■ YOUR OBJECTIVE
When the word "本学学生が" appears in a line of the data below, list that line.
INFORMATION SUPPLIED Block Start
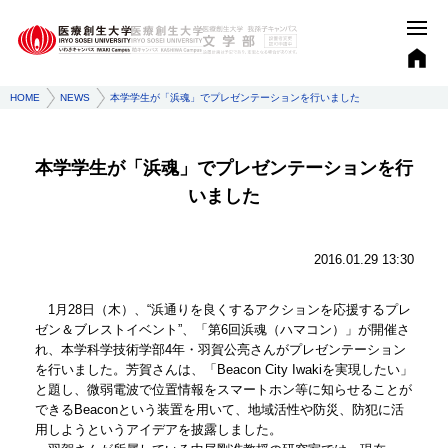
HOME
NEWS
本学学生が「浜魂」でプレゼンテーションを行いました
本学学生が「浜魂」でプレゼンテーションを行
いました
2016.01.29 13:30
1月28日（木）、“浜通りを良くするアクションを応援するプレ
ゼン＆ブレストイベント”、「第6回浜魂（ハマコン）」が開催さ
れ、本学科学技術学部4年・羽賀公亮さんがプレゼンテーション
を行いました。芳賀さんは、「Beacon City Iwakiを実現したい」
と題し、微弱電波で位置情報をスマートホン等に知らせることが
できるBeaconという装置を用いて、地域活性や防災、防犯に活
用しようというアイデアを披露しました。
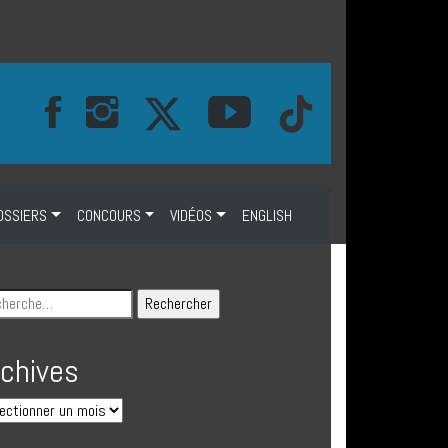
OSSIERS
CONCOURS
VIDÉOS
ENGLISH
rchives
INFORMATION SUPPLIED Block End
■ TASK RESPONSE
本学学生が「浜魂」でプレゼンテーションを行いました
本学学生が「浜魂」でプレゼンテーションを行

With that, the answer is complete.